▶ Task instructions: Within the entries below, output exactly the lines between the line containing "přes Wifi,tak mi" and the line containing "par une hausse", inclusive, and omit any picture.

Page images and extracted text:
== Segment start ==

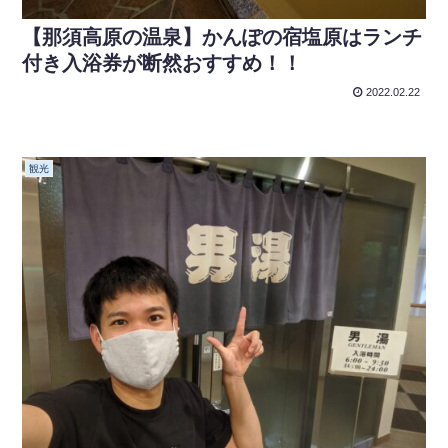
【那須高原の温泉】かんぽの宿塩原はランチ
付き入浴券が断然おすすめ！！
2022.02.22
観光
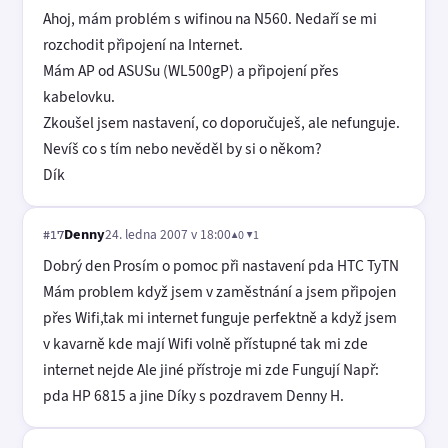
Ahoj, mám problém s wifinou na N560. Nedaří se mi
rozchodit připojení na Internet.
Mám AP od ASUSu (WL500gP) a připojení přes
kabelovku.
Zkoušel jsem nastavení, co doporučuješ, ale nefunguje.
Nevíš co s tím nebo nevěděl by si o někom?
Dík
Denny
24. ledna 2007 v 18:00
▲0 ▼1
#17
Dobrý den Prosím o pomoc při nastavení pda HTC TyTN
Mám problem když jsem v zaměstnání a jsem připojen
přes Wifi,tak mi internet funguje perfektně a když jsem
v kavarně kde mají Wifi volně přístupné tak mi zde
internet nejde Ale jiné přístroje mi zde Fungují Např:
pda HP 6815 a jine Díky s pozdravem Denny H.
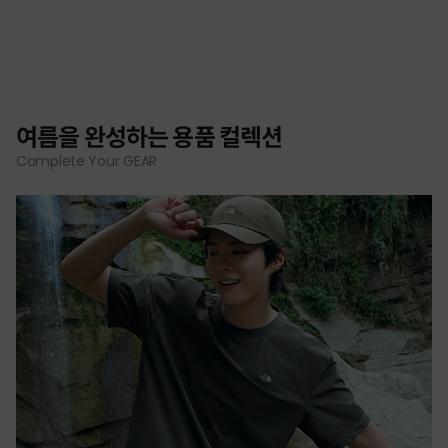
여름을 완성하는 용품 컬렉션
Complete Your GEAR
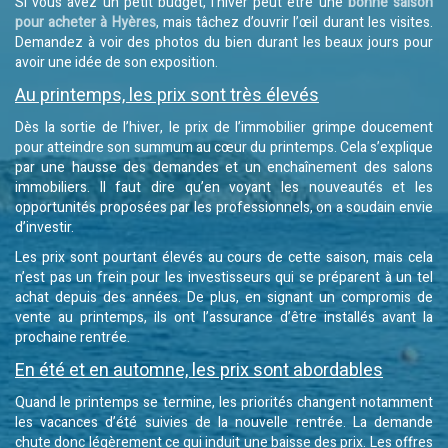
Si vous avez un petit budget, l’hiver peut être une
bonne saison
pour acheter à Hyères
, mais tâchez d’ouvrir l’œil durant les visites.
Demandez à voir des photos du bien durant les beaux jours pour
avoir une idée de son exposition.
Au printemps, les prix sont très élevés
Dès la sortie de l’hiver, le prix de l’immobilier grimpe doucement
pour atteindre son summum au cœur du printemps. Cela s’explique
par une hausse des demandes et un enchaînement des salons
immobiliers. Il faut dire qu’en voyant les nouveautés et les
opportunités proposées par les professionnels, on a soudain envie
d’investir.
Les prix sont pourtant élevés au cours de cette saison, mais cela
n’est pas un frein pour les investisseurs qui se préparent à un tel
achat depuis des années. De plus, en signant un compromis de
vente au printemps, ils ont l’assurance d’être installés avant la
prochaine rentrée.
En été et en automne, les prix sont abordables
Quand le printemps se termine, les priorités changent notamment
les vacances d’été suivies de la nouvelle rentrée. La demande
chute donc légèrement ce qui induit une baisse des prix. Les offres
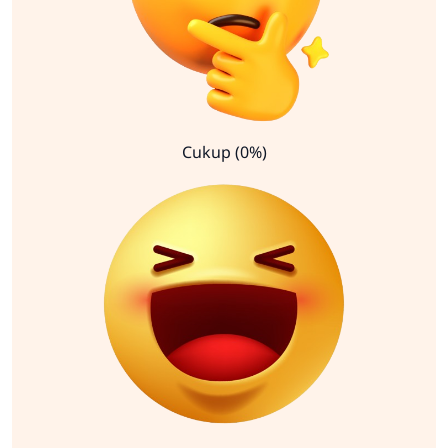
Cukup (0%)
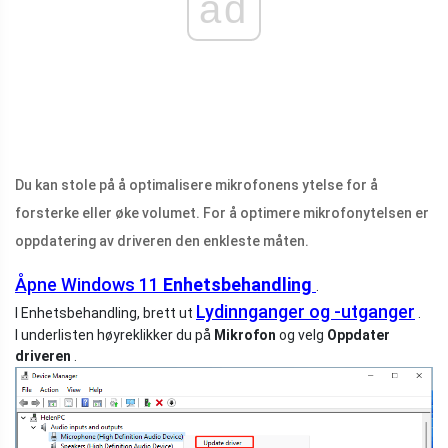
ad
Du kan stole på å optimalisere mikrofonens ytelse for å
forsterke eller øke volumet. For å optimere mikrofonytelsen er
oppdatering av driveren den enkleste måten.
Åpne Windows 11
Enhetsbehandling
.
Lydinnganger og -utganger
I Enhetsbehandling, brett ut
.
I underlisten høyreklikker du på
Mikrofon
og velg
Oppdater
driveren
.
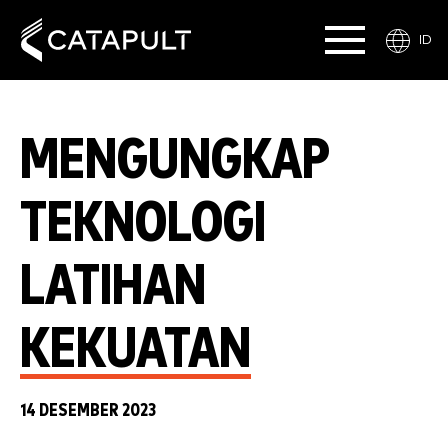
ID
MENGUNGKAP
TEKNOLOGI
LATIHAN
KEKUATAN
14 DESEMBER 2023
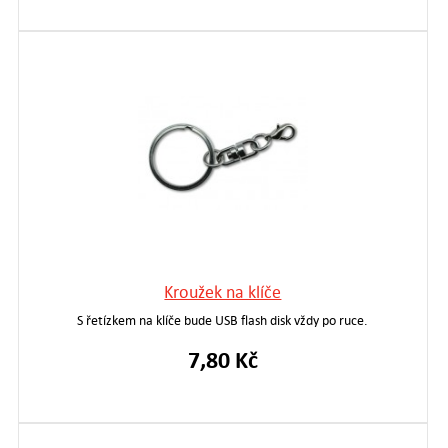
Kroužek na klíče
S řetízkem na klíče bude USB flash disk vždy po ruce.
7,80 Kč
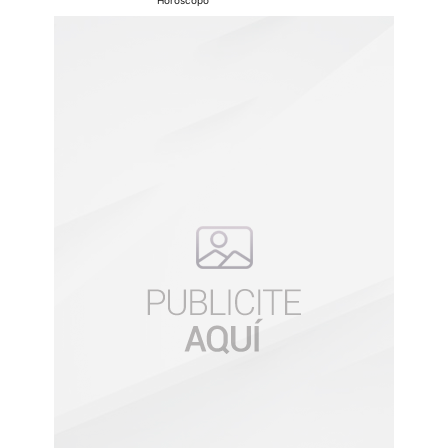
Horoscopo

== Segment end ==

▶ Task output:
přes Wifi,tak mi internet funguje perfektně a když jsem
v kavarně kde mají Wifi volně přístupné tak mi zde
internet nejde Ale jiné přístroje mi zde Fungují Např:
pda HP 6815 a jine Díky s pozdravem Denny H.
여름을 완성하는 용품 컬렉션
Complete Your GEAR
Si vous avez un petit budget, l’hiver peut être une
bonne saison
pour acheter à Hyères
, mais tâchez d’ouvrir l’œil durant les visites.
Demandez à voir des photos du bien durant les beaux jours pour
avoir une idée de son exposition.
Au printemps, les prix sont très élevés
Dès la sortie de l’hiver, le prix de l’immobilier grimpe doucement
pour atteindre son summum au cœur du printemps. Cela s’explique
par une hausse des demandes et un enchaînement des salons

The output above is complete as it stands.